Saved data entries:
BEGIN

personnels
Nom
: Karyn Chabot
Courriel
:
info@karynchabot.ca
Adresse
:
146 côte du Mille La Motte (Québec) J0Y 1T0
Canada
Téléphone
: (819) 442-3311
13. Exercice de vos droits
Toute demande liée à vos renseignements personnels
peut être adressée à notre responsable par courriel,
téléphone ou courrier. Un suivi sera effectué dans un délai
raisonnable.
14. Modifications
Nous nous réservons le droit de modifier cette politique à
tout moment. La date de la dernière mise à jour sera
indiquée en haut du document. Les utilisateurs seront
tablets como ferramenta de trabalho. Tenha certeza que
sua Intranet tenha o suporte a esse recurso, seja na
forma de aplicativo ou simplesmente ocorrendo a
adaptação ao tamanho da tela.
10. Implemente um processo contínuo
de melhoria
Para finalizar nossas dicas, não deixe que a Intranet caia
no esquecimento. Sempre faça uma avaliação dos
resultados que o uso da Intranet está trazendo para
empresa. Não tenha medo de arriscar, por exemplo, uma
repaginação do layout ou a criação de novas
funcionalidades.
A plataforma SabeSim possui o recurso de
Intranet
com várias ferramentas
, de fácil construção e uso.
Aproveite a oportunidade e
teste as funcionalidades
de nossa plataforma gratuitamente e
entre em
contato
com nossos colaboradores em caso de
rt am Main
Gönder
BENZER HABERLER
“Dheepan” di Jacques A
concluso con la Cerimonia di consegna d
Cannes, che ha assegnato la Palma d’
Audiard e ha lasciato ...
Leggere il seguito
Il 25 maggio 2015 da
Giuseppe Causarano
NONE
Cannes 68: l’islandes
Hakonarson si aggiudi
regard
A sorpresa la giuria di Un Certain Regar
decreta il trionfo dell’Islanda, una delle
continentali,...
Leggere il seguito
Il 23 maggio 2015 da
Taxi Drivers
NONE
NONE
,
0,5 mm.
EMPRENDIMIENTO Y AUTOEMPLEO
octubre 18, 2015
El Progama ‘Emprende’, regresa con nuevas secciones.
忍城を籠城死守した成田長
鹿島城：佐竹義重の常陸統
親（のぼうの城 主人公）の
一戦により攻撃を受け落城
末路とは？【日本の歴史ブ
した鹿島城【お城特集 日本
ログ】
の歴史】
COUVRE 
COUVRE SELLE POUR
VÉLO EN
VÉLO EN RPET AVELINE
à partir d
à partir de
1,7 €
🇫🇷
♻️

END

*Exercise prompt*
Give back the records above exactly, limited to the lines between the one holding "BENZER HABERLER" and the one holding "VÉLO EN RPET AVELINE", inclusive.

*Finished exercise*
BENZER HABERLER
“Dheepan” di Jacques A
concluso con la Cerimonia di consegna d
Cannes, che ha assegnato la Palma d’
Audiard e ha lasciato ...
Leggere il seguito
Il 25 maggio 2015 da
Giuseppe Causarano
NONE
Cannes 68: l’islandes
Hakonarson si aggiudi
regard
A sorpresa la giuria di Un Certain Regar
decreta il trionfo dell’Islanda, una delle
continentali,...
Leggere il seguito
Il 23 maggio 2015 da
Taxi Drivers
NONE
NONE
,
0,5 mm.
EMPRENDIMIENTO Y AUTOEMPLEO
octubre 18, 2015
El Progama ‘Emprende’, regresa con nuevas secciones.
忍城を籠城死守した成田長
鹿島城：佐竹義重の常陸統
親（のぼうの城 主人公）の
一戦により攻撃を受け落城
末路とは？【日本の歴史ブ
した鹿島城【お城特集 日本
ログ】
の歴史】
COUVRE 
COUVRE SELLE POUR
VÉLO EN
VÉLO EN RPET AVELINE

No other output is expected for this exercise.